Lately I have been reading a few places (including the wonderfully well-written Little Red Boat) about service and various reactions to it or lack there of, and I ranted a bit incoherently about it once or twice awhile back (must be something in the air? Is bad service airborne?), and then today I had something that again has shown me that some companies (or least some of their employees/franchise owners) aren’t complete and total bastards.
We ordered a pizza the other day (or rather I should say, I ordered a pizza the other day as my wife doesn’t really like it, she had a lasagna). As I have mentioned plenty of times before on this site, I live in Tokyo, Japan, so ordering a pizza isn’t quite as easy or enjoyable as it should be.
For starters it has to be done in Japanese, which means that I have to purposefully mis-pronounce words (have fun saying “lasagna” in a pseudo-Japanese accent!) and as soon as the person on the other end of the phone cops to the fact that I am not Japanese myself (usually about when I tell them my name) they go into a “oh my god I can’t speak English” panic (despite the fact I have already been conversing in Japanese for several minutes with no problem, wouldn’t be panic if it was logical right!).
On top of that is the fact that a “large” pizza here costs US$30 and is about the size of a medium back home.
Anyway, so I ordered the pizza from Pizza Hut. Where I live there is Pizzahut, Domino’s or some local place. I hate Domino’s, and while the local place makes some other decent food, their pizza sucks ass, so although being from Philadelphia with our millions of lovely Italian-run pizzerias I would never, ever (no, seriously) buy a Pizza Hut Pizza back home, here it’s the best of what we have. And as with other U.S.-born restaurant chains here (McDonald’s) the food is actually quite a bit better here.
I not very good at staying on topic am I? Sue me, it’s 3:45a.m. 3 days before Christmas and I have 40 pages of horribly boring material to translate by Sunday Evening (it now being Friday morning).
So anyway, other than my normal revulsion at some of the menu items:
And of course the the normal revulsion at the price, there were no problems with the delivery, payment, items, meal etc. It even got here a lot quicker then usual.

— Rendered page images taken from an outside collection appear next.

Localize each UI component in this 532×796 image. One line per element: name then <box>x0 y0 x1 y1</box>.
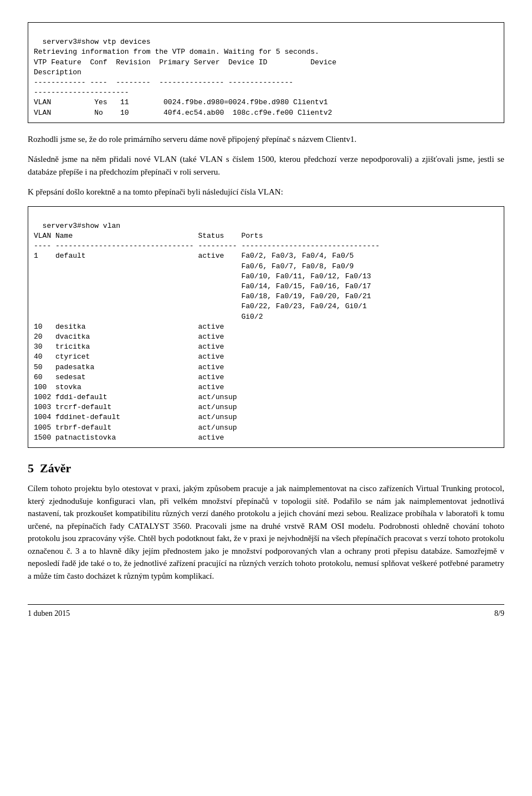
footer-left: 1 duben 2015 <box>28 609 70 618</box>
footer: 1 duben 2015 8/9 <box>28 604 504 618</box>
section-title: Závěr <box>40 461 71 475</box>
code-block-1: serverv3#show vtp devices Retrieving inf… <box>28 22 504 123</box>
paragraph-1: Rozhodli jsme se, že do role primárního … <box>28 133 504 146</box>
conclusion-paragraph: Cílem tohoto projektu bylo otestovat v p… <box>28 482 504 582</box>
paragraph-2: Následně jsme na něm přidali nové VLAN (… <box>28 153 504 178</box>
footer-page: 8/9 <box>494 609 504 618</box>
footer-date: 1 duben 2015 <box>28 609 70 618</box>
code-content-1: serverv3#show vtp devices Retrieving inf… <box>34 38 336 116</box>
paragraph-3: K přepsání došlo korektně a na tomto pře… <box>28 186 504 198</box>
section-number: 5 <box>28 461 34 475</box>
code-content-2: serverv3#show vlan VLAN Name Status Port… <box>34 222 380 442</box>
section-heading: 5 Závěr <box>28 461 504 476</box>
code-block-2: serverv3#show vlan VLAN Name Status Port… <box>28 206 504 448</box>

Then, today, I get a little postcard in my post-box apologizing to “customers” for problems caused on the day I ordered the pizza with a coupon for ¥700 (about US$6-7) off my next purchase, hand addressed and signed by the manager.
There were no problems, so I wasn’t sure what this for. Did someone spit in my food and they found out at the restaurant and offered me a discount? I wasn’t sure, so I called up and asked.
It turns out there was a mix up with 1 customer’s order that day, where the customer got the wrong food. Japanese being the generally polite and non-confrontational people they are, there was a chance that there were other mistakes that MAY, just possibly have gone unreported.
So upon finding this out, what does the manager do? Handwrites and sends out these ¥700 coupons to every person who had ordered anything at all on that day, just in case.
This is the sort of service I am generally used to here in Japan (with notable exceptions, construction people!) and why I tend to go a little berserk when I come home for my annual visits.